> [Task item]
Say how many lines in the records hold "period". Nothing but the number should be given.

Bounding box prediction data
════════
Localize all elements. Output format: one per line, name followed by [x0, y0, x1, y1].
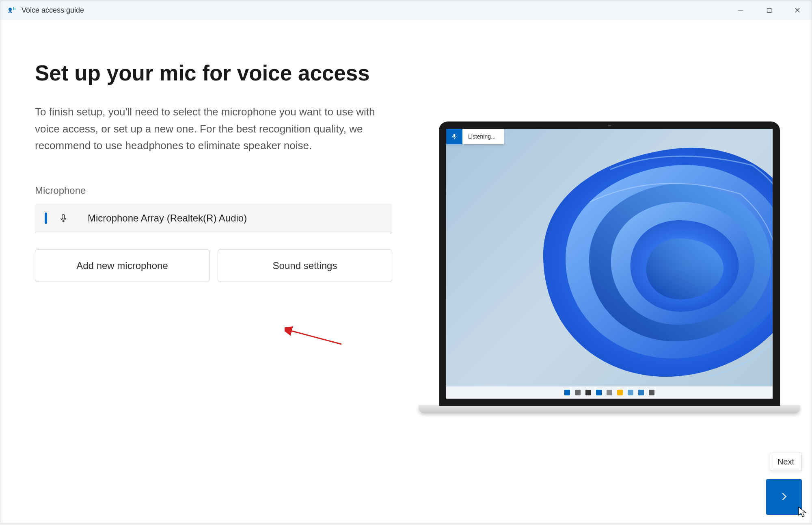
close-button[interactable] [783, 0, 812, 20]
title-bar-left: Voice access guide [7, 5, 84, 15]
page-description: To finish setup, you'll need to select t… [35, 104, 388, 154]
svg-rect-2 [15, 8, 15, 10]
window-controls [726, 0, 812, 20]
svg-rect-1 [13, 7, 14, 10]
action-buttons-row: Add new microphone Sound settings [35, 249, 419, 282]
add-microphone-button[interactable]: Add new microphone [35, 249, 209, 282]
preview-panel: Listening... [427, 20, 812, 523]
page-title: Set up your mic for voice access [35, 61, 419, 85]
maximize-button[interactable] [755, 0, 783, 20]
microphone-selector[interactable]: Microphone Array (Realtek(R) Audio) [35, 204, 392, 233]
mic-activity-indicator [45, 213, 47, 224]
microphone-icon [58, 213, 68, 223]
microphone-label: Microphone [35, 185, 419, 196]
window-title: Voice access guide [22, 6, 84, 15]
next-button[interactable] [766, 479, 802, 515]
chevron-right-icon [778, 491, 790, 503]
svg-rect-4 [767, 8, 771, 12]
minimize-button[interactable] [726, 0, 755, 20]
svg-rect-7 [62, 215, 65, 219]
content-area: Set up your mic for voice access To fini… [0, 20, 812, 523]
sound-settings-button[interactable]: Sound settings [218, 249, 392, 282]
app-window: Voice access guide Set up your mic for v… [0, 0, 812, 523]
title-bar: Voice access guide [0, 0, 812, 20]
next-tooltip: Next [770, 453, 802, 471]
selected-microphone-name: Microphone Array (Realtek(R) Audio) [88, 213, 247, 224]
laptop-preview-image: Listening... [439, 121, 812, 414]
listening-badge: Listening... [446, 129, 504, 144]
windows-bloom-wallpaper [529, 129, 773, 389]
svg-point-0 [9, 8, 12, 11]
voice-access-icon [7, 5, 17, 15]
setup-panel: Set up your mic for voice access To fini… [0, 20, 427, 523]
listening-mic-icon [446, 129, 462, 144]
preview-taskbar [446, 386, 773, 399]
svg-rect-10 [454, 134, 456, 137]
listening-label: Listening... [462, 133, 504, 140]
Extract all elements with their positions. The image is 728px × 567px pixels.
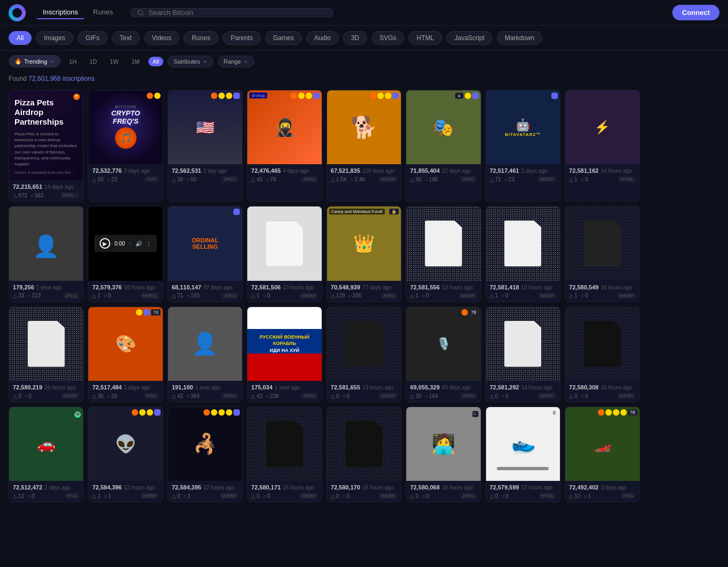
card-20[interactable]: 🎨 78 72,517,4842 days ago △ 35 ○ 28 PNG xyxy=(88,307,163,402)
card-15[interactable]: 72,581,55613 hours ago △ 1 ○ 0 WEBP xyxy=(406,206,481,302)
card-17[interactable]: 72,580,54916 hours ago △ 1 ○ 0 WEBP xyxy=(565,206,640,302)
card-time: 16 hours ago xyxy=(283,485,314,491)
card-6[interactable]: 🎭 ▲ 71,855,40422 days ago △ 90 ○ 186 JPE… xyxy=(406,90,481,202)
card-id: 72,579,599 xyxy=(490,484,519,491)
card-31[interactable]: 72,580,17116 hours ago △ 0 ○ 0 WEBP xyxy=(247,407,322,502)
card-8[interactable]: ⚡ 72,581,16214 hours ago △ 1 ○ 0 HTML xyxy=(565,90,640,202)
card-23[interactable]: 72,581,65513 hours ago △ 0 ○ 0 WEBP xyxy=(327,307,401,402)
filter-text[interactable]: Text xyxy=(112,31,140,45)
card-34[interactable]: 0 👟 72,579,59917 hours ago △ 0 ○ 0 HTML xyxy=(486,407,560,502)
card-3[interactable]: 🇺🇸 72,562,5311 day ago △ 38 ○ 56 JPEG xyxy=(168,90,242,202)
nav-tab-runes[interactable]: Runes xyxy=(87,6,120,19)
card-time: 16 hours ago xyxy=(601,385,632,390)
period-all[interactable]: All xyxy=(148,57,163,66)
card-30[interactable]: 🦂 72,584,39512 hours ago △ 0 ○ 1 WEBP xyxy=(168,407,242,502)
card-id: 72,512,472 xyxy=(13,484,42,491)
range-dropdown[interactable]: Range xyxy=(218,56,254,67)
card-4[interactable]: 🥷 @dApp 72,476,4654 days ago △ 45 ○ 76 J… xyxy=(247,90,322,202)
card-id: 72,581,506 xyxy=(251,284,280,290)
card-26[interactable]: 72,580,30816 hours ago △ 0 ○ 0 WEBP xyxy=(565,307,640,402)
card-time: 2 days ago xyxy=(124,168,150,174)
card-pizza-pets[interactable]: 🏆 Pizza Pets Airdrop Partnerships Pizza … xyxy=(9,90,84,202)
search-bar[interactable] xyxy=(130,8,333,17)
search-icon xyxy=(137,9,144,17)
search-input[interactable] xyxy=(148,9,327,17)
card-id: 72,517,484 xyxy=(92,384,122,390)
card-35[interactable]: 🏎️ 78 72,492,4023 days ago △ 10 ○ 1 PNG xyxy=(565,407,640,502)
filter-runes[interactable]: Runes xyxy=(184,31,218,45)
filter-gifs[interactable]: GIFs xyxy=(78,31,108,45)
card-10[interactable]: 👤 179,2561 year ago △ 33 ○ 223 JPEG xyxy=(9,206,84,302)
card-12[interactable]: ORDINALSELLING 68,110,14797 days ago △ 7… xyxy=(168,206,242,302)
card-time: 1 day ago xyxy=(203,168,227,174)
svg-point-0 xyxy=(138,10,143,15)
inscription-count: 72,601,968 xyxy=(28,75,60,82)
card-32[interactable]: 72,580,17016 hours ago △ 0 ○ 0 WEBP xyxy=(327,407,401,502)
card-id: 72,215,651 xyxy=(13,183,42,190)
card-time: 14 days ago xyxy=(44,184,74,190)
card-time: 13 hours ago xyxy=(521,285,552,290)
card-video[interactable]: ▶ 0:00 🔊 ⋮ 72,579,37618 hours ago △ 1 ○ … xyxy=(88,206,163,302)
card-time: 14 hours ago xyxy=(521,385,552,390)
card-id: 72,517,461 xyxy=(490,167,519,174)
card-id: 69,055,329 xyxy=(410,384,439,390)
card-id: 191,100 xyxy=(172,384,193,390)
chevron-down-icon xyxy=(243,59,248,64)
period-1m[interactable]: 1M xyxy=(127,57,144,66)
filter-all[interactable]: All xyxy=(9,31,32,45)
filter-parents[interactable]: Parents xyxy=(223,31,261,45)
card-crypto-freqs[interactable]: BITCOIN CRYPTOFREQ'S 🎵 72,532,7762 days … xyxy=(88,90,163,202)
card-time: 2 days ago xyxy=(124,385,150,390)
nav-tab-inscriptions[interactable]: Inscriptions xyxy=(36,6,85,19)
inscription-label: inscriptions xyxy=(63,75,95,82)
card-29[interactable]: 👽 72,584,39612 hours ago △ 1 ○ 1 WEBP xyxy=(88,407,163,502)
card-id: 72,492,402 xyxy=(569,484,598,491)
filter-javascript[interactable]: JavaScript xyxy=(446,31,492,45)
inscription-grid: 🏆 Pizza Pets Airdrop Partnerships Pizza … xyxy=(0,86,728,507)
connect-button[interactable]: Connect xyxy=(672,5,719,20)
trending-bar: 🔥 Trending 1H 1D 1W 1M All Satributes Ra… xyxy=(0,51,728,72)
card-13[interactable]: 72,581,50613 hours ago △ 1 ○ 0 WEBP xyxy=(247,206,322,302)
pizza-more: Here's a detailed look into the... xyxy=(14,170,78,175)
card-time: 2 days ago xyxy=(521,168,548,174)
card-24[interactable]: 🎙️ 78 69,055,32993 days ago △ 35 ○ 164 J… xyxy=(406,307,481,402)
filter-3d[interactable]: 3D xyxy=(343,31,367,45)
found-row: Found 72,601,968 inscriptions xyxy=(0,72,728,86)
period-1h[interactable]: 1H xyxy=(65,57,81,66)
card-33[interactable]: 🧑‍💻 □ 72,580,06816 hours ago △ 0 ○ 0 JPE… xyxy=(406,407,481,502)
card-5[interactable]: 🐕 67,521,835100 days ago △ 1.5K ○ 2.4K W… xyxy=(327,90,401,202)
trending-dropdown[interactable]: 🔥 Trending xyxy=(9,55,60,67)
card-time: 77 days ago xyxy=(362,285,392,290)
card-time: 2 days ago xyxy=(44,485,71,491)
card-21[interactable]: 👤 191,1001 year ago △ 42 ○ 369 JPEG xyxy=(168,307,242,402)
card-22[interactable]: РУССКИЙ ВОЕННЫЙКОРАБЛЬ ИДИ НА ХУЙ 175,03… xyxy=(247,307,322,402)
filter-audio[interactable]: Audio xyxy=(306,31,339,45)
logo-icon[interactable] xyxy=(9,4,26,21)
filter-videos[interactable]: Videos xyxy=(144,31,179,45)
filter-markdown[interactable]: Markdown xyxy=(497,31,542,45)
card-time: 18 hours ago xyxy=(124,285,155,290)
card-time: 3 days ago xyxy=(601,485,627,491)
filter-games[interactable]: Games xyxy=(265,31,302,45)
period-1w[interactable]: 1W xyxy=(105,57,123,66)
card-25[interactable]: 72,581,29214 hours ago △ 0 ○ 0 WEBP xyxy=(486,307,560,402)
filter-images[interactable]: Images xyxy=(36,31,73,45)
card-16[interactable]: 72,581,41813 hours ago △ 1 ○ 0 WEBP xyxy=(486,206,560,302)
card-14[interactable]: 👑 Casey and Mandaus Fund! 🔒 70,548,93977… xyxy=(327,206,401,302)
card-time: 14 hours ago xyxy=(601,168,632,174)
filter-html[interactable]: HTML xyxy=(408,31,442,45)
card-id: 72,581,162 xyxy=(569,167,598,174)
filter-svgs[interactable]: SVGs xyxy=(371,31,404,45)
satributes-dropdown[interactable]: Satributes xyxy=(168,56,214,67)
nav-tabs: Inscriptions Runes xyxy=(36,6,119,19)
card-19[interactable]: 72,580,21916 hours ago △ 0 ○ 0 WEBP xyxy=(9,307,84,402)
card-id: 72,580,171 xyxy=(251,484,280,491)
card-id: 175,034 xyxy=(251,384,272,390)
navbar: Inscriptions Runes Connect xyxy=(0,0,728,26)
period-1d[interactable]: 1D xyxy=(85,57,101,66)
card-id: 72,581,655 xyxy=(331,384,360,390)
card-28[interactable]: 🚗 🦋 72,512,4722 days ago △ 12 ○ 0 PNG xyxy=(9,407,84,502)
card-id: 72,581,292 xyxy=(490,384,519,390)
card-id: 72,562,531 xyxy=(172,167,201,174)
card-7[interactable]: 🤖 BITAVATARZ™ 72,517,4612 days ago △ 71 … xyxy=(486,90,560,202)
════════
> [Solution to the exercise]
5